Segment Start: Entries provided

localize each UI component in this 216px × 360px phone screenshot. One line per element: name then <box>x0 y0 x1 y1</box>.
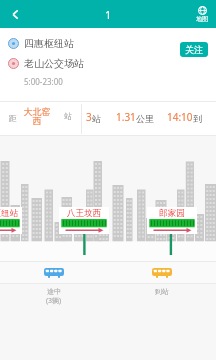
staticText: 老山公交场站 <box>24 57 84 70</box>
staticText: 3 <box>86 110 92 124</box>
button[interactable]: 途中 <box>0 284 108 306</box>
button[interactable]: 关注 <box>180 42 208 57</box>
staticText: 关注 <box>185 44 203 55</box>
staticText: 14:10 <box>167 110 193 124</box>
staticText: 站 <box>92 113 101 124</box>
staticText: 途中 <box>47 287 61 296</box>
staticText: 1 <box>105 7 112 22</box>
staticText: 到 <box>193 113 202 124</box>
button[interactable]: 距 <box>0 102 216 136</box>
staticText: (3辆) <box>46 296 62 306</box>
button[interactable]: 四惠枢纽站 <box>0 207 22 234</box>
staticText: 四惠枢纽站 <box>24 37 74 50</box>
button[interactable]: 到站 <box>108 284 216 296</box>
button[interactable]: 郎家园 <box>147 207 197 234</box>
staticText: 到站 <box>155 287 169 296</box>
staticText: 1.31 <box>116 110 136 124</box>
staticText: 地图 <box>196 15 208 23</box>
staticText: 距 <box>9 113 17 123</box>
staticText: 站 <box>64 111 72 121</box>
button[interactable] <box>108 262 216 283</box>
staticText: 四惠枢纽站 <box>0 208 22 219</box>
button[interactable]: Map <box>188 0 216 28</box>
staticText: 大北窑西 <box>23 106 51 127</box>
staticText: 郎家园 <box>147 208 197 219</box>
button[interactable] <box>0 262 108 283</box>
staticText: 公里 <box>136 113 154 124</box>
button[interactable]: Back <box>0 0 30 28</box>
staticText: 八王坟西 <box>59 208 109 219</box>
staticText: 5:00-23:00 <box>24 76 63 87</box>
button[interactable]: 八王坟西 <box>59 207 109 234</box>
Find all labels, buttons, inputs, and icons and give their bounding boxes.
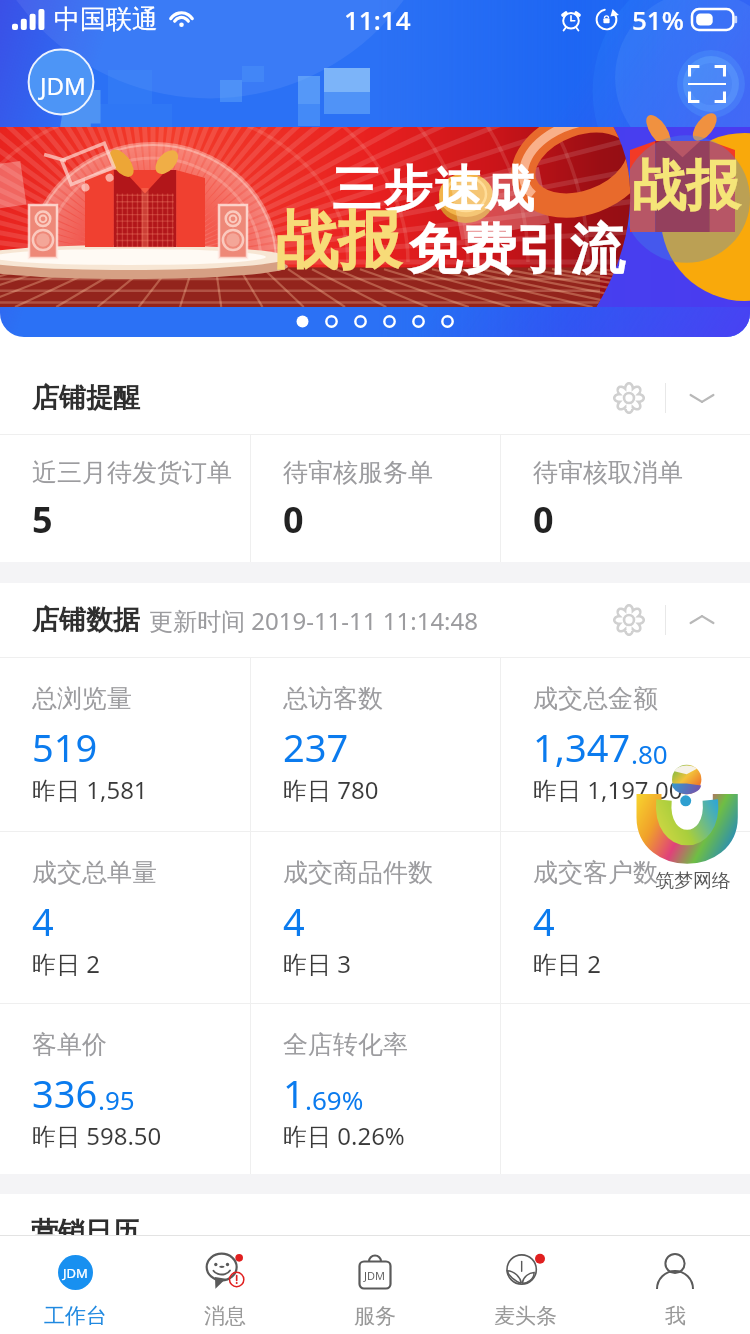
- staticText: 近三月待发货订单: [32, 457, 232, 488]
- staticText: 待审核取消单: [533, 457, 683, 488]
- staticText: 昨日 0.26%: [283, 1119, 405, 1152]
- button[interactable]: 待审核服务单: [251, 435, 500, 562]
- button[interactable]: Expand: [678, 374, 726, 422]
- staticText: .80: [631, 736, 668, 771]
- staticText: 店铺提醒: [32, 381, 140, 415]
- staticText: 店铺数据: [32, 603, 140, 637]
- staticText: JDM: [63, 1264, 88, 1282]
- button[interactable]: 成交商品件数: [251, 832, 500, 1003]
- button[interactable]: Settings: [605, 374, 653, 422]
- button[interactable]: 近三月待发货订单: [0, 435, 250, 562]
- staticText: 昨日 2: [533, 947, 601, 980]
- staticText: 成交总金额: [533, 683, 658, 714]
- button[interactable]: 消息: [150, 1236, 300, 1334]
- staticText: 51%: [632, 2, 684, 37]
- staticText: 工作台: [44, 1303, 107, 1329]
- staticText: 战报: [632, 152, 740, 220]
- staticText: 我: [665, 1303, 686, 1329]
- button[interactable]: 成交总金额: [501, 658, 750, 831]
- button[interactable]: 成交客户数: [501, 832, 750, 1003]
- staticText: 0: [533, 495, 554, 544]
- staticText: 更新时间 2019-11-11 11:14:48: [149, 604, 478, 637]
- staticText: 成交客户数: [533, 857, 658, 888]
- staticText: 成交总单量: [32, 857, 157, 888]
- button[interactable]: 总访客数: [251, 658, 500, 831]
- staticText: 1: [283, 1067, 305, 1119]
- button[interactable]: JDM: [0, 1236, 150, 1334]
- staticText: JDM: [364, 1268, 386, 1283]
- button[interactable]: Settings: [605, 596, 653, 644]
- button[interactable]: 待审核取消单: [501, 435, 750, 562]
- button[interactable]: 我: [600, 1236, 750, 1334]
- staticText: 昨日 1,581: [32, 773, 148, 806]
- staticText: 5: [32, 495, 53, 544]
- staticText: 4: [533, 895, 555, 947]
- staticText: 成交商品件数: [283, 857, 433, 888]
- staticText: 昨日 1,197.00: [533, 773, 683, 806]
- staticText: 中国联通: [54, 3, 158, 36]
- staticText: 麦头条: [494, 1303, 557, 1329]
- staticText: 消息: [204, 1303, 246, 1329]
- button[interactable]: 成交总单量: [0, 832, 250, 1003]
- button[interactable]: JDM: [300, 1236, 450, 1334]
- staticText: 237: [283, 721, 349, 773]
- staticText: 筑梦网络: [655, 869, 731, 893]
- button[interactable]: Collapse: [678, 596, 726, 644]
- staticText: .69%: [305, 1082, 364, 1117]
- staticText: JDM: [40, 69, 86, 102]
- staticText: 4: [32, 895, 54, 947]
- button[interactable]: 总浏览量: [0, 658, 250, 831]
- staticText: 昨日 2: [32, 947, 100, 980]
- staticText: .95: [98, 1082, 135, 1117]
- staticText: 11:14: [344, 2, 411, 37]
- button[interactable]: 全店转化率: [251, 1004, 500, 1174]
- staticText: 三步速成: [331, 159, 535, 221]
- staticText: 免费引流: [408, 216, 624, 284]
- staticText: 总访客数: [283, 683, 383, 714]
- staticText: 昨日 3: [283, 947, 351, 980]
- staticText: 4: [283, 895, 305, 947]
- staticText: 昨日 780: [283, 773, 379, 806]
- staticText: 待审核服务单: [283, 457, 433, 488]
- button[interactable]: Promotion banner: [0, 127, 750, 307]
- button[interactable]: 客单价: [0, 1004, 250, 1174]
- staticText: 全店转化率: [283, 1029, 408, 1060]
- staticText: 1,347: [533, 721, 631, 773]
- staticText: 519: [32, 721, 98, 773]
- staticText: 客单价: [32, 1029, 107, 1060]
- button[interactable]: 麦头条: [450, 1236, 600, 1334]
- button[interactable]: Scan QR code: [664, 41, 750, 127]
- staticText: 0: [283, 495, 304, 544]
- staticText: 336: [32, 1067, 98, 1119]
- button[interactable]: Shop avatar: [20, 42, 106, 128]
- staticText: 昨日 598.50: [32, 1119, 162, 1152]
- staticText: 服务: [354, 1303, 396, 1329]
- staticText: 营销日历: [31, 1215, 139, 1249]
- staticText: 战报: [275, 201, 401, 280]
- staticText: 总浏览量: [32, 683, 132, 714]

Segment End: Entries provided

## What you should do
Each line of the data in which the string "总浏览量" appears needs to be copied.

## Output
- button[interactable]: 总浏览量: [0, 658, 250, 831]
- staticText: 总浏览量: [32, 683, 132, 714]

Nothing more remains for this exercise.